Often through the accumulation of the smaller individual parts, and repetitive action, his objects, installations, and social practices investigate the innate entropic relationship between parts to a whole focusing on the subtleties of causality and the individual histories ingrained within the elements illuminating a collective gesture - utilizing the aesthetic qualities of a material and meaningfulness of an action.
Conducting field work through residencies and fellowships, presenting at national and international conferences, writing for publications, curating, exhibiting research, as well as collaborative social projects, his practice remains robust and integrated across disciplines and materials. His most recent research embodies not only material diversity, but practice as well. It has become more of a central focus within his work to address contemporary communities, culture, environment, and education.

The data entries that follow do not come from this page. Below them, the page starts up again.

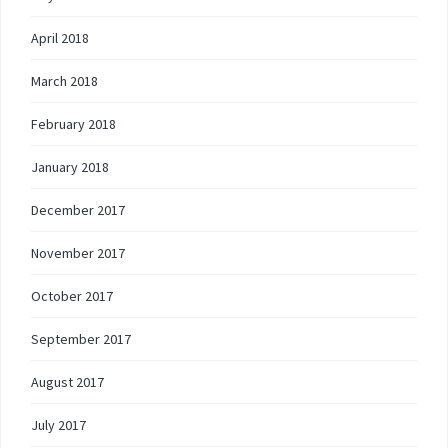
April 2018
March 2018
February 2018
January 2018
December 2017
November 2017
October 2017
September 2017
August 2017
July 2017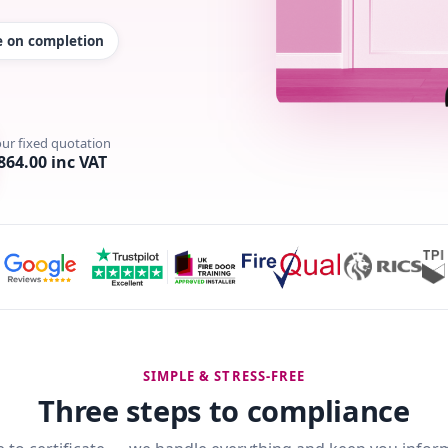
te on completion
our fixed quotation
864.00 inc VAT
SIMPLE & STRESS-FREE
Three steps to compliance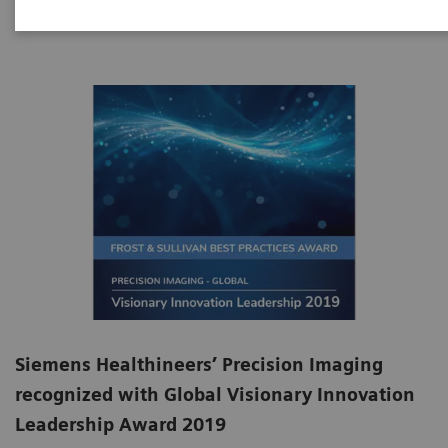
Siemens Healthineers’ Precision Imaging
recognized with Global Visionary Innovation
Leadership Award 2019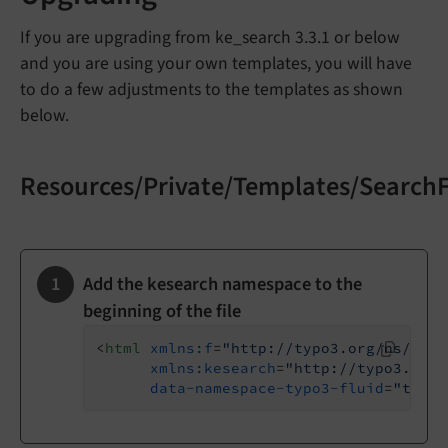
If you are upgrading from ke_search 3.3.1 or below
and you are using your own templates, you will have
to do a few adjustments to the templates as shown
below.
Resources/Private/Templates/Search
Add the kesearch namespace to the
beginning of the file
<
html
xmlns:f
=
"http://typo3.org/ns/TYPO
xmlns:kesearch
=
"http://typo3.org/
data-namespace-typo3-fluid
=
"true"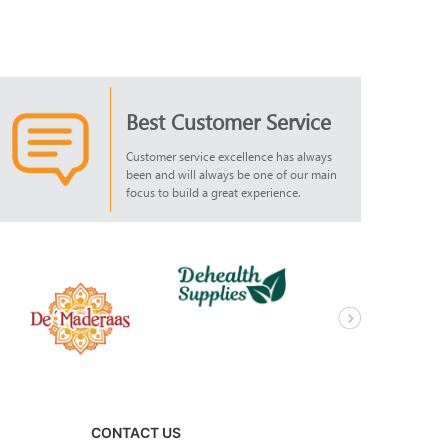
Best Customer Service
Customer service excellence has always
been and will always be one of our main
focus to build a great experience.
CONTACT US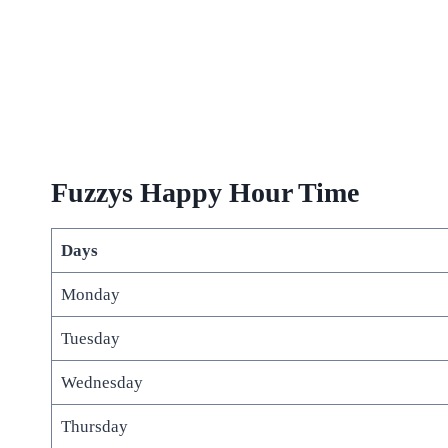
Fuzzys Happy Hour Time
Days
Monday
Tuesday
Wednesday
Thursday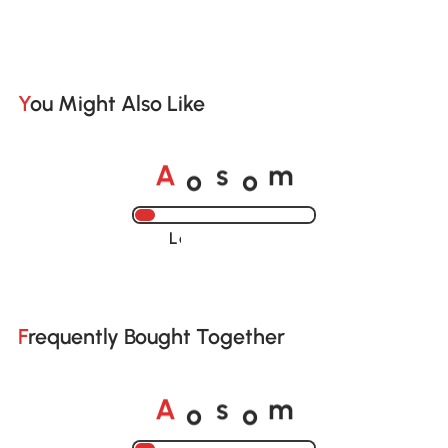
You Might Also Like
o
o
A
s
m
Loading......
Frequently Bought Together
o
o
A
s
m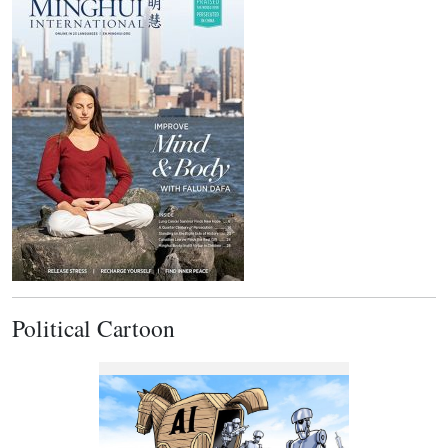
Political Cartoon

Current and Recent Projects
November 2-3, 2023: “The Maker – Research Experiences for Undergraduates – Developing Creative Technologies within Material Practices”, Glass Education for a New Era, presenter, The Robert M. Minkoff Foundation Academic Symposium at Urban Glass, New York, NY,
2023: New Glass Review 43, published by the Corning Museum of Glass, Corning, New York (juried by Davin Ebanks (Assistant Professor, Head of Glass, Kent State University, Kent, OH), Kim Harty (Associate Professor and Section Lead of Glass, College for Creative Studies, Detroit, MI), Kimberly Thomas (Flameworker/Sculptor, Denver, CO), and Samantha De Tillio (Independent Curator, Writer, Guest curator for New Glass Review 43, Beacon, NY))
September 11-22, 2023: Artist in Residence with Anna Riley, The Corning Museum of Glass, Corning, NY
August 21-28, 2023: Artist in Residence, Watermill Center, Watermill, NY (collaboration with ESTAR(SER)
June 18 - July 21, 2023: Artist in Residence, Vespertine Press, Boulder, CO
June 11, 2022 - May 31, 2024: "REU Site: Hybrid Design and Fabrication," Sponsored by National Science Foundation, Federal, Total Amount $402,181.25.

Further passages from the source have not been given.